Dysregulation of intestinal IL17 signaling & the microbiome exacerbate autoimmune neuroinflammation.

Abstract

Abstract Multiple sclerosis (MS) is a chronic autoimmune disorder of the central nervous system (CNS). Studies in experimental autoimmune encephalomyelitis (EAE), a mouse model of MS, strongly indicate that both Th17 cells and the commensal microbiome modulate disease pathogenesis. The commensal, segmented filamentous bacteria (SFB), regulates Th17 responses.
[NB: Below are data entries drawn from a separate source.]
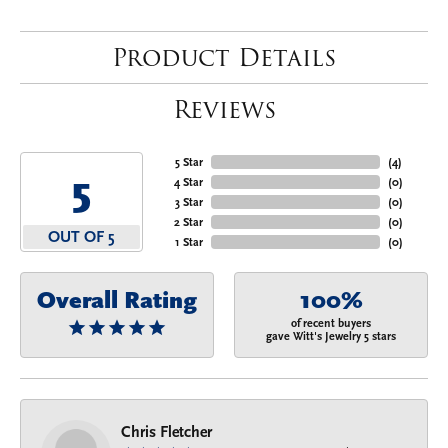
Product Details
Reviews
5 Star
(
4
)
5
4 Star
(
0
)
3 Star
(
0
)
2 Star
(
0
)
OUT OF 5
1 Star
(
0
)
Overall Rating
100%
of recent buyers
gave Witt's Jewelry 5 stars
Chris Fletcher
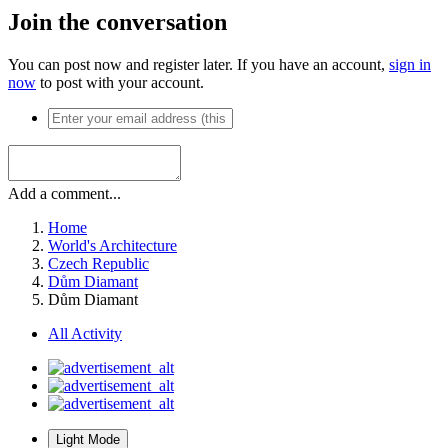
Join the conversation
You can post now and register later. If you have an account,
sign in
now
to post with your account.
Add a comment...
Home
World's Architecture
Czech Republic
Dům Diamant
Dům Diamant
All Activity
Light Mode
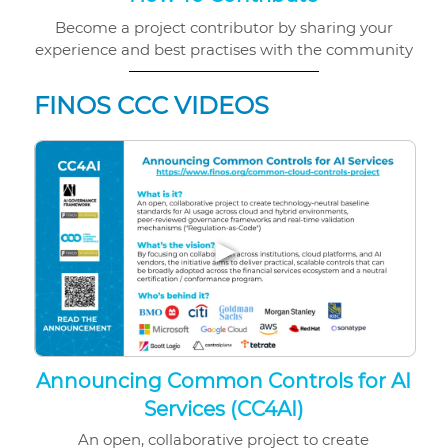
Become a project contributor by sharing your
experience and best practises with the community
FINOS CCC VIDEOS
▶
Announcing Common Controls for AI
Services (CC4AI)
An open, collaborative project to create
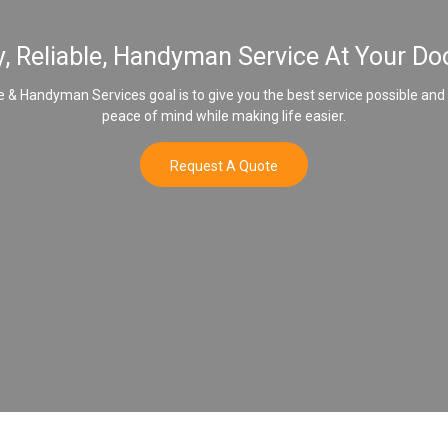
y, Reliable, Handyman Service At Your Do
& Handyman Services goal is to give you the best service possible and
peace of mind while making life easier.
Request A Quote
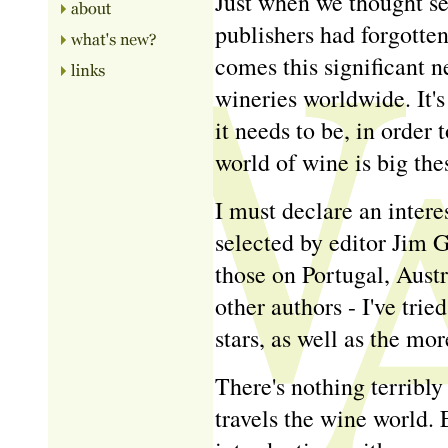
Just when we thought s
publishers had forgotte
comes this significant 
wineries worldwide. It's
it needs to be, in order
world of wine is big the
I must declare an interes
selected by editor Jim 
those on Portugal, Aust
other authors - I've tri
stars, as well as the mor
There's nothing terribly
travels the wine world.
Given the relationship between commensals and Th17 cells and the role of each of these factors in EAE, we investigated the significance of enteric IL-17R signaling in EAE using intestinal specific IL-17 receptor knockouts (Il17ra/rcfl/flx villin cre+ mice). We hypothesized that disruption of the reciprocal regulatory relationship between enteric IL-17 signaling and the gut microbiota leads to dysbiosis, expansion of Th17 cells, and increased predisposition to autoimmune neuroinflammation. Our data suggested that Il17ra/rcfl/fl x villin cre+ mice, which have higher SFB levels, exhibit earlier EAE onset and increased EAE severity and incidence as compared to littermate cre− controls. Treatment with vancomycin ameliorated disease, further supporting our hypothesis. In addition, preliminary data indicated that cre+ mice have increased CCR2 and CCR6 gut expression at baseline. At day 9-post immunization in the same mice, there was increased expression of CCR2 and Nox2 in the spinal cord and Csf2 in the gut. Together, this suggested that there could be increased migration into the CNS of cre+ mice, contributing to exacerbated disease. These studies will make a significant conceptual advance by elucidating how dysregulation of enteric IL-17R signaling and the commensal microbiota contribute to the pathogenesis of autoimmune conditions such as Multiple Sclerosis.